Frank Rich's "Good Germans"
Frank Rich writes another trenchant, well-researched and beautifully synthesized piece on the Bush cabal rubber-stamping torture as policy. Rich's premise, in his New York Times column, is that only through the passive acceptance of this policy by the American citizens, who have been informed repeatedly through the media and congressional hearings, can this disgusting policy continue. It started with the uncovering of the Abu Graib prisoner torture scandal, and now rocks on with Blackwater and more.
Thus Rich refers to the "Good German" of post Nazi Germany when the common citizens of Hitler's dictatorship claimed they really knew nothing of the holocaust atrocities committed in their midst. They were just good patriots going along with the country's laws and minding their own business.
If Rich's modern-day "Good Germans" are the Americans who choose not to raise a stink about torturing alleged enemies behind closed doors, then I propose another "Good German" analogy about my fellow citizens: the pervasive bigotry that oozes throughout our daily lives is constantly ignored by people even when it's shoved in their faces. How many times has the reader of this blog over-heard or been confronted with defaming remarks about an ethnic group, or a sexist statement, or anti-gay or lesbians on any given day, and not reacted by saying out loud you won't stand for that kind of language?
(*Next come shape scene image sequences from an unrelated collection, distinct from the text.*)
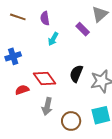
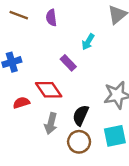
purple rectangle: (83, 29) -> (68, 63), moved
cyan arrow: (53, 39) -> (88, 42), moved
black semicircle: (76, 74) -> (81, 115), moved

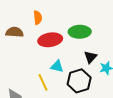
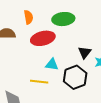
green ellipse: (80, 32) -> (63, 19), moved
yellow line: (43, 82) -> (39, 82), turned -54

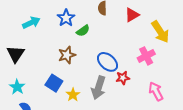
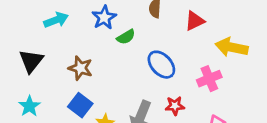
yellow arrow: (160, 32) -> (231, 47), turned 130
brown star: (67, 55) -> (80, 68), moved, turned 30
blue ellipse: (107, 62) -> (161, 65), moved

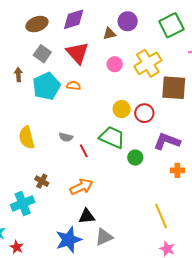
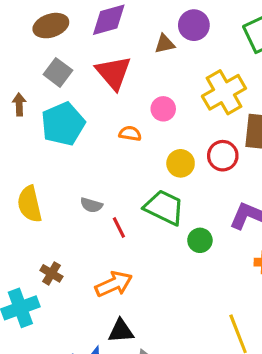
pink circle: (115, 64) -> (163, 109), moved
orange semicircle: (74, 86) -> (130, 133), moved
red circle: (144, 113) -> (223, 156), moved

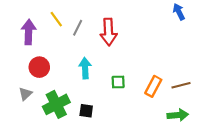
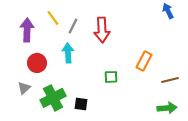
cyan arrow: (85, 68) -> (68, 53), moved
orange rectangle: (153, 86) -> (144, 61), moved

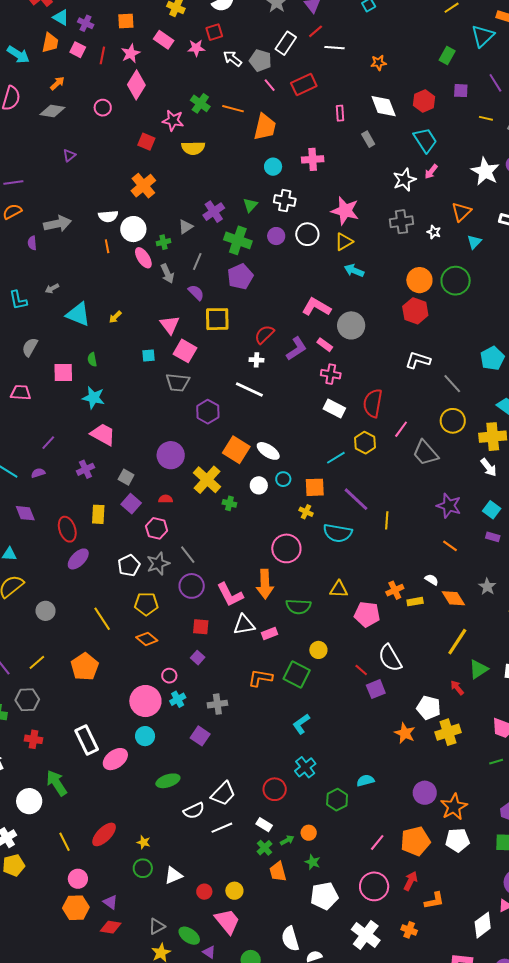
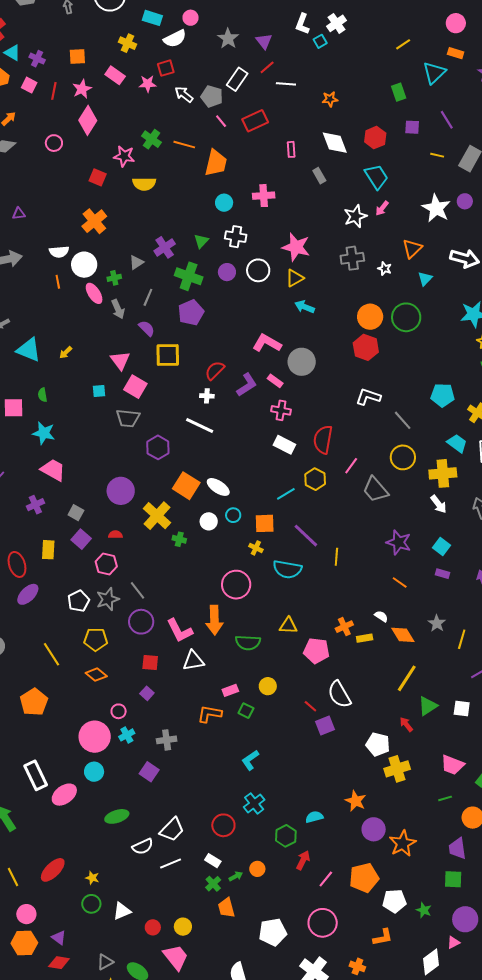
green rectangle: (447, 55) -> (399, 92), turned -48
purple triangle: (69, 155) -> (19, 214), moved, turned 32
cyan pentagon: (492, 358) -> (443, 395), turned 30
pink rectangle: (269, 634) -> (230, 690), moved
green square: (297, 675) -> (246, 711), size x0.6
orange star: (405, 733) -> (356, 801), moved
white pentagon: (458, 840) -> (394, 901), moved
green star: (313, 862) -> (424, 910), moved
red arrow: (411, 881) -> (303, 860), moved

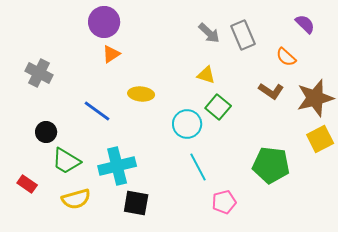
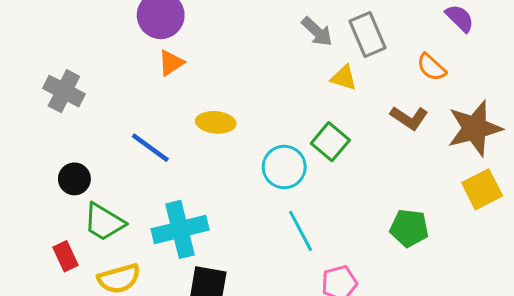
yellow triangle: (206, 75) -> (344, 78), moved
green pentagon: (271, 165) -> (409, 228), size x0.7
red rectangle: (27, 184) -> (65, 256), moved, turned 30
This country is full of people who acquiesce before racism and bigotry even when they are abhored by it. I appreciate Frank Rich's discussion of Bush getting away with illegal actions because the American voter is complacent and uncaring. I also see the bigger issue and ultimate dilemma in our society of ongoing racism, xenophobia, and bigotry and the allowance and even ignorance of them by Americans as the downfall of us all if we don't stop being "Good Germans" and raise our voices now.